As announced in the GATK v3.6 highlights, variant calling workflows that use HaplotypeCaller or MuTect2 now omit indel realignment. This change does not apply to workflows that call variants with UnifiedGenotyper or the original MuTect. We still recommend indel realignment for these legacy workflows. Recall that indel realignment uses RealignerTargetCreator and IndelRealigner and comes after duplicate marking and before base quality score recalibration (BQSR).
In light of these changes, let’s take a brisk stroll through the implications for variant detection. In particular, let’s focus on insertion and deletion events (indels).
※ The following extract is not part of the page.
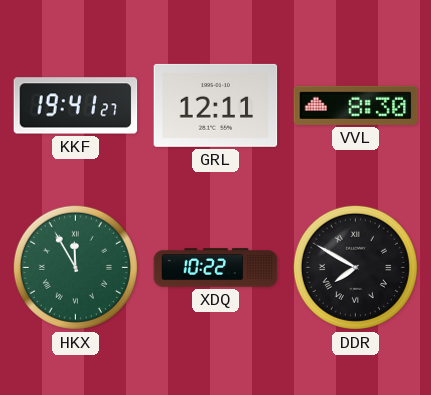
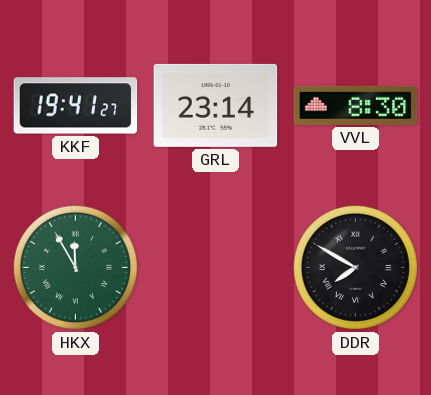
GRL: 12:11 -> 23:14
XDQ: 10:22 -> none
Why am I blogging about this now?
I recently studied IndelRealigner and HaplotypeCaller, one after the other, to update a tutorial and to give workshop talks in the UK. This juxtaposition has brought into focus how our capabilities are changing with (i) improving sequencing technology and (ii) improving algorithmic methods. For a comprehensive overview of the state of different sequencing technologies, see the 2016 Goodwin et al. Nature Reviews article. The points in this blogpost pertain in particular to short read data from sequencing by synthesis. Longer short reads, deeper coverage and increased library complexity with PCR-free preparations give us higher quality sequence data. The graph in this external blog shows short read lengths varying from 25 bases in 2006 to 250 bases in 2014. Reads longer than 70 basepairs enable the mapping optimizations BWA-MEM offers, i.e. maximal exact matches. Adding to this, sophisticated haplotype-based variant detectors, such as HaplotypeCaller and FreeBayes, improve our ability to resolve variants. In particular, they are enabling better detection of indels.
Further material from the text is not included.